Convince experts and influencers to like something, and everyone will follow their lead. The question is how to identify who these special people are, and Facebook’s just patented one of the trickiest ways yet.

The idea is that Facebook could watch the rate at which a piece of content like a link is shared, then figure out whose posting led to a sudden increase in share rate in their network. Those people are the influencers, and the people that they discovered the content from are the experts.

Facebook could then target those people with ads and presumably charge businesses a boatload to reach them. It makes perfect sense. Why would it cost the same amount to reach someone famous, powerful, or widely cited as someone whose endorsement won’t sway people?

Influencers can be identified as people whose shares caused spikes in the local share rate

Influencers can be identified as people whose shares caused spikes in the local share rate

Spotted by PatentYogi and Smartup Legal the “Identify experts and influencers in a social network” patent was first submitted by Facebook’s ads head Andrew “Boz” Bosworth in 2011, but was just granted this week. In patent mumbo jumbo it “comprises identifying the first users who caused the non-zero rate of sharing of the element of information to locally increase significantly.”

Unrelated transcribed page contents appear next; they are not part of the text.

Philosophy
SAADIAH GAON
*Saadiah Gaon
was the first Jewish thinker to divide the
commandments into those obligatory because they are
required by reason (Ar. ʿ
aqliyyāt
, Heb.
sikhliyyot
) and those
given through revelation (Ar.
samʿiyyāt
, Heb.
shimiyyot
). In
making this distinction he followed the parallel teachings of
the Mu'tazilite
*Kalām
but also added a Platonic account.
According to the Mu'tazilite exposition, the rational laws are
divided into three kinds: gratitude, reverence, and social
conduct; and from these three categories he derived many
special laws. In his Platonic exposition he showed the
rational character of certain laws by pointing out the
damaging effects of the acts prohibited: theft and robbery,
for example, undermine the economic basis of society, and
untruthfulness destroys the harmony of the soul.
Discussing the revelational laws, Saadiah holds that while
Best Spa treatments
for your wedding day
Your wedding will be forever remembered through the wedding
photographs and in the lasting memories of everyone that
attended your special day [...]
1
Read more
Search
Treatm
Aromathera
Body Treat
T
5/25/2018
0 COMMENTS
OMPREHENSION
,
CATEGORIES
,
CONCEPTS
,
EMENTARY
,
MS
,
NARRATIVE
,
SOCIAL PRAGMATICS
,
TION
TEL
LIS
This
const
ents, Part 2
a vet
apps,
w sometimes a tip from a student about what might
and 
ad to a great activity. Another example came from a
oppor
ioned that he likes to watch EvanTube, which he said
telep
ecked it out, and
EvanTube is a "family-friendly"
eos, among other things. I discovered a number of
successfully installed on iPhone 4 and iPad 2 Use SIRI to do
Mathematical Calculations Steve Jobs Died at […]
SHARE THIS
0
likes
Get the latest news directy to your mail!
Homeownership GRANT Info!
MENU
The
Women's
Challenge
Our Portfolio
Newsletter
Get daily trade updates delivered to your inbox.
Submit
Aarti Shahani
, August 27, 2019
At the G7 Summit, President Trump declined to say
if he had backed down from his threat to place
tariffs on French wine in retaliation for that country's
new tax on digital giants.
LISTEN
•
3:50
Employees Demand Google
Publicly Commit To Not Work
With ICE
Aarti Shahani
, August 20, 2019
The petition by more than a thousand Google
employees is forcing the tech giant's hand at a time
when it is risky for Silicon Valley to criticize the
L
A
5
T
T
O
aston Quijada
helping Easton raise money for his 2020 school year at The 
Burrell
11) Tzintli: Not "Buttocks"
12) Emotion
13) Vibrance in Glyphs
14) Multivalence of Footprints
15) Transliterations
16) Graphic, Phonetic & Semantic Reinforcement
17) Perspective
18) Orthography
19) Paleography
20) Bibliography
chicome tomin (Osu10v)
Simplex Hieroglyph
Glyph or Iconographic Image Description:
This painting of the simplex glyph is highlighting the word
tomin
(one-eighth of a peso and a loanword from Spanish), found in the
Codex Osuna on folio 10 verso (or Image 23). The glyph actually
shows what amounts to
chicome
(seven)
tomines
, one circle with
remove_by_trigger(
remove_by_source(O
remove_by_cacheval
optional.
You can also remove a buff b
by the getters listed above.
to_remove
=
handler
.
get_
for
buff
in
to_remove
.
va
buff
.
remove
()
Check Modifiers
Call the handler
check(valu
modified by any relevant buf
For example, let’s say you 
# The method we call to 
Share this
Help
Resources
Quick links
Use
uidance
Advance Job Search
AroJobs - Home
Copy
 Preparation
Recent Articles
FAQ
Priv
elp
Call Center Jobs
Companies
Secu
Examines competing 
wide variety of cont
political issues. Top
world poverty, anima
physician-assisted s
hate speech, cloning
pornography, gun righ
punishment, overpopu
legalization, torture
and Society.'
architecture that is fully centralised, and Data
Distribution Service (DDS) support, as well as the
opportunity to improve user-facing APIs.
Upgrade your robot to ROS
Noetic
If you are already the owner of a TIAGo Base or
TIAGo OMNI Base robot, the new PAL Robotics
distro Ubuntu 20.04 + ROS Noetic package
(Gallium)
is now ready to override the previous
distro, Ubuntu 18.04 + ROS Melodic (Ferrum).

Other tech giants like Google, Yahoo, and Microsoft have received patents for this so-called “Influencer Marketing” but none use as clever of a technique do determine who the VIPs are. Google’s looks for volume of connections, Yahoo’s can look at how influential someone’s own followers are, and Microsoft aims to assemble a set of influencers with the largest unduplicated audience.

influencer Marketing patentBut these all have the same flaw. They use connection count as a proxy for influence rather than measuring influence itself. Someone who aggressively networks and builds up tons of shallow connections could be mistaken for an influencer even if no one believes them

Facebook’s method directly measures influence by determining not just who has the most followers, but whose followers re-shared the content. Even if someone had a smaller following, they could be an influencer in a specific topic if their word inspires others to share. And the patent further identifies experts because they’re who first gets influencers to share.

Marketing to these people is obviously quite lucrative. If they recommend something, their followers will parrot that endorsement far and wide. Bosworth explains that “experts and influencers may be identified for any subject matter…at any granularity. For example, experts and influencers may be identified for all types of digital cameras, or only for single-lens reflex (SLR) digital cameras, or only for SLR digital cameras made by Canon, Inc.”

If you’re Canon, the ability to target Facebook ads to people who are experts and influencers on Canon products would obviously stir up more sales than targeting people who simply Like Canon or photography. Virality could make influencer demographics even more juicy than people who’ve shown buying intent by visiting Canon purchase pages.

Facebook doesn’t always productize its patents but this one seems reasonably easy to integrate. The social network could sell these expert and influencer demographics to advertisers at a frothy markup with its category targeting tool.

Klout may have given influencer marketing a smarmy name, but Facebook’s found a way to do it effectively at scale without publicly judging people. And Facebook’s method doesn’t require participation (or even consent). If you’re famous, and on Facebook, now it knows how to put a price on your head.

[Image: Sony Pictures’ Talladega Nights via Insight Creative]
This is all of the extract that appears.